Pas besoin d’être Lorànt Deutsch pour savoir qu’avant de devenir le musée que l’on connaît, Orsay était une gare qui accueillait les voyageurs venus de Bordeaux, Nantes et Toulouse. Et dans cette gare se trouvait un hôtel. Tous l’ont oublié mais Sophie Calle, elle, s'en souvient. Elle se souvient du papier peint décrépit et des longs couloirs, et surtout, elle se souvient de la chambre 501.
Nous sommes en 1978, Sophie Calle n’a que 25 ans et le grand hôtel a connu des jours meilleurs. Complètement vidé et désaffecté pour se préparer à devenir le spot favori des impressionnistes, l’hôtel devient l’atelier clandestin de la jeune Sophie. Elle n’y dort pas, ça la fait flipper. Mais elle y bosse, y accumule des objets trouvés la journée, des fiches clients, elle photographie sa piaule. De cette époque, elle conserve un butin fait de bricoles rouillées et de trésors souillés, à partir desquels elle inventera tout un univers. Les souvenirs fantomatiques des résidents disparus annoncent une pratique qui guidera le travail de l’artiste, situé entre récits intimes, mémoire et contes fantasmés. “Après coup, j'ai compris qu'il s'agissait peut-être de mon premier projet, débuté avant même Les Dormeurs (1979) et Suite vénitienne (1980)”, confie Sophie Calle. Un premier projet qui voit le jour quarante piges plus tard.

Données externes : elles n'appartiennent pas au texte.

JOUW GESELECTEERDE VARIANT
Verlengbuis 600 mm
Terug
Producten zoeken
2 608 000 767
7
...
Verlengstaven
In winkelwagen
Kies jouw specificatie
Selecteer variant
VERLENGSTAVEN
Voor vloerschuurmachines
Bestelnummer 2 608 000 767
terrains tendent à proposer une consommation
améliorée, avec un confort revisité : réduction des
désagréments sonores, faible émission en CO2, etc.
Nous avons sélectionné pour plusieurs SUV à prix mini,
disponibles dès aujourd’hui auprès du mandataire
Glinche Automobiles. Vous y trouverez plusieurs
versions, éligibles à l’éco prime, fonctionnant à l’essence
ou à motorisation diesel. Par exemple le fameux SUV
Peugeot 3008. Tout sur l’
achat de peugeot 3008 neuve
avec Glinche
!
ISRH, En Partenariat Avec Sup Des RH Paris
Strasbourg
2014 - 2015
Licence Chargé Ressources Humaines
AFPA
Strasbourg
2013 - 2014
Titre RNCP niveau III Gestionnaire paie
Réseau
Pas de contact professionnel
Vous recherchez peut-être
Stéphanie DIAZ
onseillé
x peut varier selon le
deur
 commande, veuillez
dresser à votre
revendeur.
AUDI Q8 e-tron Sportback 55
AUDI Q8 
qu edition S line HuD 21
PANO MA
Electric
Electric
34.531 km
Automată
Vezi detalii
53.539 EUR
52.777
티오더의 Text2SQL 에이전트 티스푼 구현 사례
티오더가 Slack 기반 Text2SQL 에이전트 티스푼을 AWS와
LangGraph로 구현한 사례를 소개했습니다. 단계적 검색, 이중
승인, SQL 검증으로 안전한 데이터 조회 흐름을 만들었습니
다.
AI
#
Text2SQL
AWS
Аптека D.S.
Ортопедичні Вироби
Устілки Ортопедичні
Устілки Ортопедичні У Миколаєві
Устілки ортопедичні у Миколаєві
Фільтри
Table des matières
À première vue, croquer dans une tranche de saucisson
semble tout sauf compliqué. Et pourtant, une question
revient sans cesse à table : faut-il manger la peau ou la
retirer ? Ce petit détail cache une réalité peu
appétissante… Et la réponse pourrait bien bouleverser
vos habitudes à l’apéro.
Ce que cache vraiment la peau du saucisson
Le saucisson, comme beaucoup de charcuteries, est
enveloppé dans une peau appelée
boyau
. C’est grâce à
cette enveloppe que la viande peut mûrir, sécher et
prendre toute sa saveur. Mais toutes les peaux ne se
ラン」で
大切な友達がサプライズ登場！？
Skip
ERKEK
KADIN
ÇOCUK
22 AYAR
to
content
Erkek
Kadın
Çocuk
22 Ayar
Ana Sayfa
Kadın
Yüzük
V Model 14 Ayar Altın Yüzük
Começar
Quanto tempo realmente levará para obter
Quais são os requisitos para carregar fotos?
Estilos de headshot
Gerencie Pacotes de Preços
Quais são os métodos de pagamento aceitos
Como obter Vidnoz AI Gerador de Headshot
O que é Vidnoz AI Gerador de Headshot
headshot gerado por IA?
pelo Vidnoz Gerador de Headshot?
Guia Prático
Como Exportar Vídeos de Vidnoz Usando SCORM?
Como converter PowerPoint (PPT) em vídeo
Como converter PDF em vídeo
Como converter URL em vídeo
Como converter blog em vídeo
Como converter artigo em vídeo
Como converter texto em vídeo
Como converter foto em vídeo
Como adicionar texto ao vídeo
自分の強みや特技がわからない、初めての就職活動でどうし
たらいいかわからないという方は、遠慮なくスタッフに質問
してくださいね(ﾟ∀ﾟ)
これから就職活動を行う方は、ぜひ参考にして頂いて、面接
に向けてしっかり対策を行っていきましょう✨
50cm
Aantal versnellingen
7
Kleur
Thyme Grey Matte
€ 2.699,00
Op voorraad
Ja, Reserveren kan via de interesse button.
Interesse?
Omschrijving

Plus qu’une expo, c’est une œuvre totale que l’on est amené à voir au musée d’Orsay. Les objets et les photos la composant s’accompagnent de textes rédigés par son invité, l’archéologue Jean-Paul Demoule. Chaque œuvre est associée à deux commentaires : l’un bleu, l’un noir. L’un historique et factuel, l’autre complètement imaginaire (et souvent très marrant). Comme à son habitude, Sophie Calle nous plonge dans un monde entre rêve et réalité, enquête et documentation, ready-made et création. Avec, toujours, comme résultat, de la poésie à l’état pur.